A system of linear equations L over Fq is common if the number of monochromatic solutions to L in any two-colouring of (Fq)n is asymptotically at least the expected number of monochromatic solutions in a random two-colouring of (Fq)n. Motivated by existing results for specific systems (such as Schur triples and arithmetic progressions), as well as extensive research on common and Sidorenko graphs, the systematic study of common systems of linear equations was recently initiated by Saad and Wolf. Building on earlier work of of Cameron, Cilleruelo and Serra, as well as Saad and Wolf, common linear equations have been fully characterised by Fox, Pham and Zhao.
In this talk I will discuss some recent progress towards a characterisation of common systems of two or more equations. In particular we prove that any system containing an arithmetic progression of length four is uncommon, confirming a conjecture of Saad and Wolf. This follows from a more general result which allows us to deduce the uncommonness of a general system from certain properties of one- or two-equation subsystems.

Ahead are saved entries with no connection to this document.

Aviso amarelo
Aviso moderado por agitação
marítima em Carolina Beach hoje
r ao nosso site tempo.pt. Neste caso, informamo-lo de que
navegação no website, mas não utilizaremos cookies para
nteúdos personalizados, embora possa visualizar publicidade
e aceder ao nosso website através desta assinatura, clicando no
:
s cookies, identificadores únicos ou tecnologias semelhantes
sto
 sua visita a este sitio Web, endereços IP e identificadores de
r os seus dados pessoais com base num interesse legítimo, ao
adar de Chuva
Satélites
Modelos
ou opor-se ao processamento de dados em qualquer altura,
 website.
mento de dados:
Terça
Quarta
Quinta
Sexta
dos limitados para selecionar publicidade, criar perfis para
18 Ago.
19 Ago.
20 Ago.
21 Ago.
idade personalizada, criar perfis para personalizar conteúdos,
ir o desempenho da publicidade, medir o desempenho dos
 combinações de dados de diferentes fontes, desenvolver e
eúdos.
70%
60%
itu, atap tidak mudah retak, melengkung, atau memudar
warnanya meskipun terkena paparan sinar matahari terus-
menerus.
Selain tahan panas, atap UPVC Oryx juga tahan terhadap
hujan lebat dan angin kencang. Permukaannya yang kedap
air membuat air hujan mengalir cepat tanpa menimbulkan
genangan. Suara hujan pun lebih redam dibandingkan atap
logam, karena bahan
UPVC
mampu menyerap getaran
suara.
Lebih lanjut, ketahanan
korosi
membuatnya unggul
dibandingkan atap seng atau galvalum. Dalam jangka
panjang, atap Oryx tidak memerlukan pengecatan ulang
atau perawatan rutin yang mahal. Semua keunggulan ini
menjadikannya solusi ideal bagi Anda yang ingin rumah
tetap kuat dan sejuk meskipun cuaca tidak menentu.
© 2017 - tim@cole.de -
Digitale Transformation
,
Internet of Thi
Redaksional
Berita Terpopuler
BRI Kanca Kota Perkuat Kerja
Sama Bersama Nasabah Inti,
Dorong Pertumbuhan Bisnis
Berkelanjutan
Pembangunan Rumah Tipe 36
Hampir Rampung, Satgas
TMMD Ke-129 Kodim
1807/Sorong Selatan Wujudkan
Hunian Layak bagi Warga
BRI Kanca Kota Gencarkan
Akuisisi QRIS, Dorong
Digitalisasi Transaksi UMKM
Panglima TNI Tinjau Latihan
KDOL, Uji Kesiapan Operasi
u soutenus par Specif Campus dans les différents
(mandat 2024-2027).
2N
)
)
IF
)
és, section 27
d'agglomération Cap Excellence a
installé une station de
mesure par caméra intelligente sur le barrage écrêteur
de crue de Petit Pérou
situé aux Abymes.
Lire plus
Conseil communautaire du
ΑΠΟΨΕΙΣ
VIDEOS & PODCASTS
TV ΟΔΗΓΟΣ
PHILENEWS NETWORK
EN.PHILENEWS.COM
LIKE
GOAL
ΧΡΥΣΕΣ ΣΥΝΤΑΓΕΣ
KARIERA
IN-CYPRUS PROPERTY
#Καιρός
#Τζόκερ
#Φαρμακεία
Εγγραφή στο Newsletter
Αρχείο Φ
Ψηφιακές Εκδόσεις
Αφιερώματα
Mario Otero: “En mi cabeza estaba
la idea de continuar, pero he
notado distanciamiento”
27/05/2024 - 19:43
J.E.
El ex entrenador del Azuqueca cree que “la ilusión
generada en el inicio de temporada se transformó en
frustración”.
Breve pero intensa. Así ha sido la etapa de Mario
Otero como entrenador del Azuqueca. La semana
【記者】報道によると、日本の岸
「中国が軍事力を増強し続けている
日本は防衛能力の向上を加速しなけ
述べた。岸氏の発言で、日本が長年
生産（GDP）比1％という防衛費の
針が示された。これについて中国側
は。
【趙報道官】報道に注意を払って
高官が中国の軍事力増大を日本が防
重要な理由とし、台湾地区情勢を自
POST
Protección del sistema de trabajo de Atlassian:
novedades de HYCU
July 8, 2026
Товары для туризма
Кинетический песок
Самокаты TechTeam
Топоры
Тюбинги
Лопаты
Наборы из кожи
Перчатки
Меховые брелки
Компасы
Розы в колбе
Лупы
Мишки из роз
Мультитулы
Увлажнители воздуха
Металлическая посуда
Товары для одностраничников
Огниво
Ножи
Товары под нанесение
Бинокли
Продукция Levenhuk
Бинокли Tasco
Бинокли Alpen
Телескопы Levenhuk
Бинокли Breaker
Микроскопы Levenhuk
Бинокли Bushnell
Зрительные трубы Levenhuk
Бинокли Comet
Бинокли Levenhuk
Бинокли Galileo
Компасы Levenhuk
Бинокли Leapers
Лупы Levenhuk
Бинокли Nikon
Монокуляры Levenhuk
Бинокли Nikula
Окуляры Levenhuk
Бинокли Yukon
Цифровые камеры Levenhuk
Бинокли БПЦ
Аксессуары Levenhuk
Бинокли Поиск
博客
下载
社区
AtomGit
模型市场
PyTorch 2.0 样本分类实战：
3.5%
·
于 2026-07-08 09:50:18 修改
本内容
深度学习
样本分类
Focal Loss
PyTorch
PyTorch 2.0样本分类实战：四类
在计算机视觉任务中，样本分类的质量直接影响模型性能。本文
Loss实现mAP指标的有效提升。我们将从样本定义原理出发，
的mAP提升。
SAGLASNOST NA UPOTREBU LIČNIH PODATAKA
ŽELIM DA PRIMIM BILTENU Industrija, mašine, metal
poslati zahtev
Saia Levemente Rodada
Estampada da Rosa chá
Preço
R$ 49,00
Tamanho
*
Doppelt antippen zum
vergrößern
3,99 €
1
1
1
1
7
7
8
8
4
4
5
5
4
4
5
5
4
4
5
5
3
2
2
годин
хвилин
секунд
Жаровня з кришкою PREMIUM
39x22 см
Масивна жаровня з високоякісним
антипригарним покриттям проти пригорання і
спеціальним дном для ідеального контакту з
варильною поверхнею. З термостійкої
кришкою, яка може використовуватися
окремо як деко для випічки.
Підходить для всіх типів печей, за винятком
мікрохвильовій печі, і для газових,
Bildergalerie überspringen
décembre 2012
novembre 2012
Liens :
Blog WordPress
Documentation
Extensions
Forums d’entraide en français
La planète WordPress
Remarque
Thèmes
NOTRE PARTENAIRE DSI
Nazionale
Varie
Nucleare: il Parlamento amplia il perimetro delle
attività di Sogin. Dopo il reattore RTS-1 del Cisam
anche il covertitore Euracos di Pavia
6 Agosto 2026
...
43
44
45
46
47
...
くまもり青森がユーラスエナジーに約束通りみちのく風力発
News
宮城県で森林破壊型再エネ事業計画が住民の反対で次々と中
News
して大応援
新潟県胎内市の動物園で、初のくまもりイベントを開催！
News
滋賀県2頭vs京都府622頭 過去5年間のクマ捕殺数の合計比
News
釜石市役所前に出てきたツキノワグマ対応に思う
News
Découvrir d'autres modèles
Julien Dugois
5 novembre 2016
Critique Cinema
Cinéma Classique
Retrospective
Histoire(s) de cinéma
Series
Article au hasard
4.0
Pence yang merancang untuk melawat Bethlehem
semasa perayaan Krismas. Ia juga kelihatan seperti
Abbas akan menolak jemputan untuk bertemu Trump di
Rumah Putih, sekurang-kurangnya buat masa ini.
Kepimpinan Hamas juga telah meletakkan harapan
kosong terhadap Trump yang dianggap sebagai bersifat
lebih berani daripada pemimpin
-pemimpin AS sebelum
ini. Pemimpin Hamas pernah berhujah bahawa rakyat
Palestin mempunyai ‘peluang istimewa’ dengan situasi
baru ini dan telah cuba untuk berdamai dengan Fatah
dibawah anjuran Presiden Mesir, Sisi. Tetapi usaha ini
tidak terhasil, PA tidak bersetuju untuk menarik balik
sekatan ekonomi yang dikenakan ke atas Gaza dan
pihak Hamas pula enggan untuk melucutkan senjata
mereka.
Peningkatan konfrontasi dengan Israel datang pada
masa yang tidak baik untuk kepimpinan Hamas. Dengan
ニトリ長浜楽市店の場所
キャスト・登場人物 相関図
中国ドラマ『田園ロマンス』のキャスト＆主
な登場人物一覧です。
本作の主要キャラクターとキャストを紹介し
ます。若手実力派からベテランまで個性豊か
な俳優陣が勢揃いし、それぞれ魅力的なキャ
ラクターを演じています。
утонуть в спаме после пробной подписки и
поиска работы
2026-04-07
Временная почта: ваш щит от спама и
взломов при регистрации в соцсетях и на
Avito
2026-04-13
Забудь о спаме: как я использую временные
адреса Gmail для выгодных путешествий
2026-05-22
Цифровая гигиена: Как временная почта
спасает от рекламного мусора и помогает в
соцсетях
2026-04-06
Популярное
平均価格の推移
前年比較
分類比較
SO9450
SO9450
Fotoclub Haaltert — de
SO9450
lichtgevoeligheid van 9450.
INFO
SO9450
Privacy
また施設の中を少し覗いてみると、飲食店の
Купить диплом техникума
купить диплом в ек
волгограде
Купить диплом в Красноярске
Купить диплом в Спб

Asymptotic dimension of graph classes (Carla Groenland), 14:00, B3.02+ZOOM

The notion of asymptotic dimension of graph classes is borrowed from an invariant of metric spaces introduced by Gromov in the context of geometric group theory. In the talk, I will try to give some intuition for the definition and our proof techniques. Our main result is that each minor-closed family of graphs has asymptotic dimension at most 2. I will also mention some corollaries to clustered colouring and CS notions such as weak sparse partition schemes and weak diameter network decompositions. A special case of our main result also implies that complete Riemannian surfaces have asymptotic dimension (even Assouad-Nagata dimension) at most 2 (which was previously unknown).

This is based on joint work with M. Bonamy, N. Bousquet, L. Esperet, C.-H. Liu, F. Pirot and A. Scott.

Some modern open problems on polytopes with symmetries and regularities (Martin Winter), 14:00, B3.02+ZOOM

Polytope theory has itself established as a modern field of mathematics with deep connections to geometry, combinatorics, and algebra. Convex polytopes with many symmetries and regularities however have thereby played only a secondary role and are often considered as a fascinating, yet esoteric subject of the past. In this talk I want to rectify this by presenting up to three modern open problems that connect the study of such polytopes to representation theory, hyperplane arrangements and Weyl groupoids, as well as spectral graph theory. More specifically, the three topics are the possible symmetries of orbit polytopes, inscribed and simple zonotopes, and the reconstruction of polytopes from graphs via spectral graph theory.

Equivariant Cayley Complex Embeddings (George Kontogeorgiou), 14:00, B3.02+ZOOM

In recent years, a lot of progress has been made in high-dimensional combinatorics, i.e. extending concepts from graph theory to higher dimensional CW-complexes. Two such concepts of particular interest are (i) group actions and (ii) embeddings. In this talk we will prove that every finite group which admits a faithful topological action over S3 has a generalised Cayley complex which embeds equivariantly in S3. In the process, we will see some recent theorems and lemmas concerning 2-complex embeddings and group actions over 2-complexes, and we will derive a new combinatorial characterization of finite groups acting faithfully and topologically over S3.